Итак, образы березы (и рябины) вопреки заявлениям героя оказываются в тексте Довла-това знаками (маркерами) родины. Заметим, что длительный запой героя, который случается после прощания с женой, сюжетно - случайно, но художественно не случайно начинается именно рядом с березой. «Короче, зашел я в лесок около бани. Сел, прислонившись к березе. И выпил бутылку „Московской", не закусывая.» [6, с. 251]. (Лексемы «береза» и «Москва» поставлены рядом.) Именно здесь - в русле мотива прощания с родиной (пока только жены и дочери) - у Довлатова появится и цветаевская рябина: «...курил одну сигарету за другой и жевал рябиновые ягоды.» [6, с. 251]. Очевидно, что композиционная близость «растительных» деталей не случайна, образно родственна. И через них интертекстуальный пласт повести удваивается, утраивается, приумножается.

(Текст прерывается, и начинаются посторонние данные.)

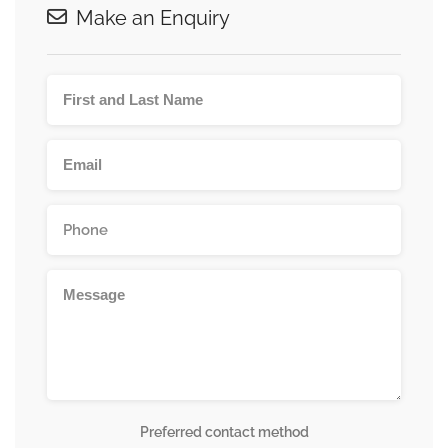
Make an Enquiry
Preferred contact method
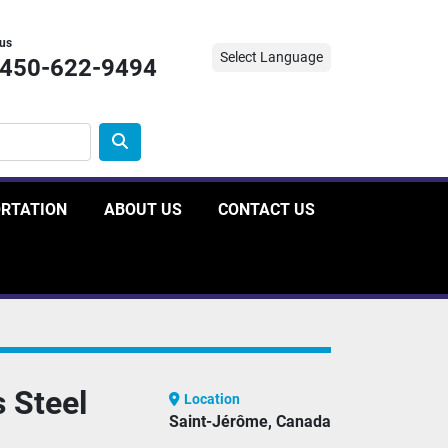
 us
Select Language
-450-622-9494
ORTATION
ABOUT US
CONTACT US
 Steel
Location
Saint-Jérôme, Canada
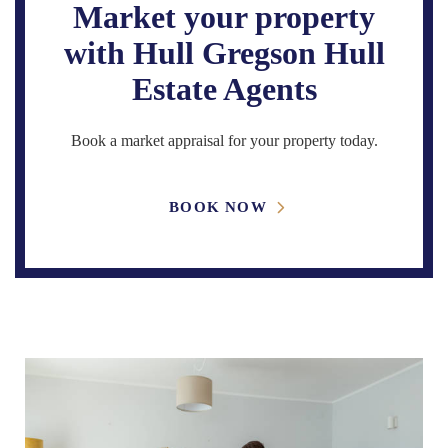
Market your property
with Hull Gregson Hull
Estate Agents
Book a market appraisal for your property today.
BOOK NOW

В плане выявления лермонтовского интертекста обращает на себя внимание использование Довлатовым оборота «суррогат патриотизма» [6, с. 176]. С одной стороны, он может показаться сугубо индивидуальным, собственно довлатовским. И это, может быть, именно так.

Однако с другой стороны, вычурный оборот Довлатова оказывается весьма близок сентенции Н. А. Добролюбова, который в свое время характеризовал все то же стихотворение Лермонтова «Родина» и писал, что в нем поэт-дворянин «становится решительно выше всех предрассудков патриотизма и понимает любовь к отечеству истинно, свято и разумно» [5] (статья «О степени участия народности в развитии русской литературы»). Предрассудки патриотизма // суррогат патриотизма. Можно предположить, что Довлатов знал статью Добролюбова «О степени участия...» (познакомился с нею в период учебы на филологическом факультете ЛГУ или позднее), и в своем традиционном стремлении избежать повтора согласной в одном предложении (в одном выражении) он мог добролюбовские «предрассудки патриотизма» превратить в собственный «суррогат патриотизма». Своеобразный речевой оборот Добролюбова и материал, им осмысляемый (лермонтовская «Родина»), - в совокупности - дают основания к подобному предположению. И эта пусть даже косвенная связь со стихотворением «Родина» позволяет актуализировать и разгадать «странность» образов любви/нелюбви к родной природе довлатовского героя, боль его тягостных переживаний, явно отсылающих к классическому (патриотическому) интертексту (претексту).

«Незримое» появление имени Цветаевой в тексте Довлатова провоцирует еще одну - цепляющуюся, смежную ассоциацию с образами поэзии (и прозы) Бориса Пастернака. «Внутренняя эмиграция» последнего (самого поэта и его героев) поддерживает и усиливает образ довлатовского диссидента, еще не состоявшегося эмигранта Алиханова. Подобно живаговскому «Гамлету», тоже в известной мере герою-страннику (заметим, что и образ героини Цветаевой связан с мотивом дороги), довлатовский персонаж осознает театральность окружающей жизни, причем не жизни советской (как принято акцентировать в критике), но жизни человеческой, бытия вообще. Так, ничего советского нет в том, что вид недавно отреставрированного Псковского кремля вызывает в сознании героя представление о «громадных размеров макете» [6, с. 174] или что вид пасущихся «одноцветных коров» порождает в его сознании образ «театральных декораций» [6, с. 190]. Даже подмена в заповеднике портрета Ганнибала на портрет генерала Закомельского - явление не столько советское или русское, сколько условно психологическое, общечеловеческое. «Да какая разница.» [6, с. 178] - в одном случае произнесет музейный работник, а позже в том же ключе выскажется и сам Алиханов. Как показывает Довлатов, мотив подмены (все той же сублимации) пронизывает не некий географический топос или некий социальный локус, но человеческий мир вообще, вне времени и пространства, вне идей и идеалов. Не случайна «сублиматическая» ассоциация, порожденная сознанием довлатовского героя, - Шекспир и его образы. «Сочинил человек „Короля Лира" и может после этого год не вытаскивать шпагу.» [6, с. 216].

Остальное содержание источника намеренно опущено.